Mon univers, c’est plutôt le monde souterrain des lutins, des fées, des trolls. J’ai une grande admiration pour toute cette mythologie qui me parle plus que la science fiction par exemple. C’est la raison pour laquelle je ne participe pour ainsi dire pas aux projets SF de Patrice car c’est un univers que je n’arrive pas saisir. J’adore les films comme Star Wars et Alien, mais je suis totalement incapable d’écrire sur ces sujets-là car je n’ai pas cette fibre.
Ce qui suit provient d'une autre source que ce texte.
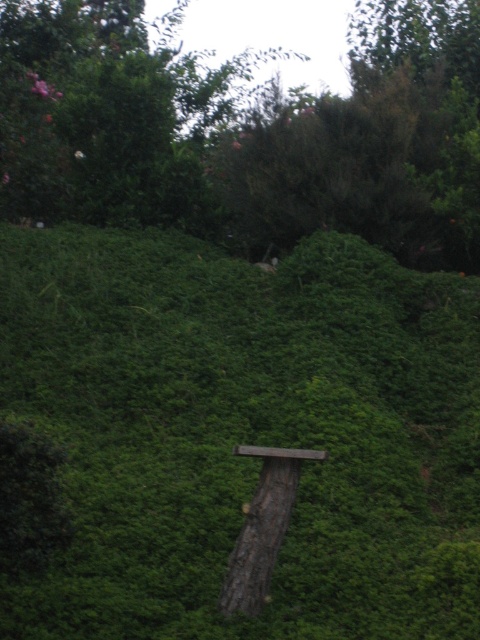 You are standing in the middle of a garden and see a wooden post in the center. There is a point marked at coordinates (x=244, y=433). What does this point indicate?

The point at coordinates (x=244, y=433) marks the green leafy hedge at center.

You are a gardener planning to trim both the green leafy hedge at center and the brown rough tree trunk at center. Which one do you need to adjust your ladder height for first?

The green leafy hedge at center is taller than the brown rough tree trunk at center, so you need to adjust your ladder height for the green leafy hedge at center first. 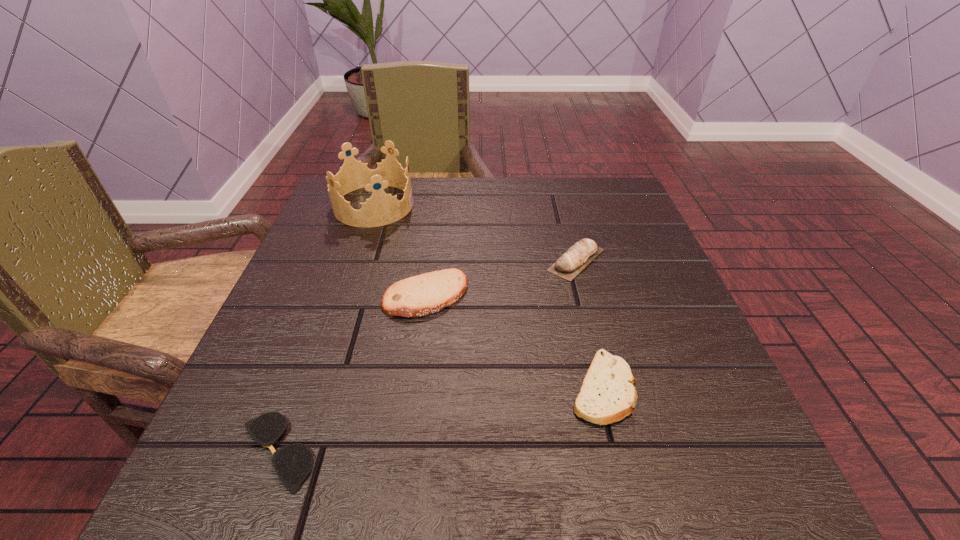 Find the location of a particular element. The image size is (960, 540). the farthest object is located at coordinates (380, 209).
Je suis plutôt du côté terrien, ancré, et plus dans le passé que dans le futur. Et puis, j’ai la chance d’avoir gardé un regard d’enfant, ce qui fait que j’aime raconter des histoires de nounours, de poupées, etc… Mon univers à moi, c’est donc plus l’univers de l’enfance avec tout le côté merveilleux que cela peut sous-entendre. J’ai du mal à rentrer dans des choses un peu plus sombres.
Du projet initial de lettres d’amour au film, quelle a été votre implication dans l’aventure d’Arthur ?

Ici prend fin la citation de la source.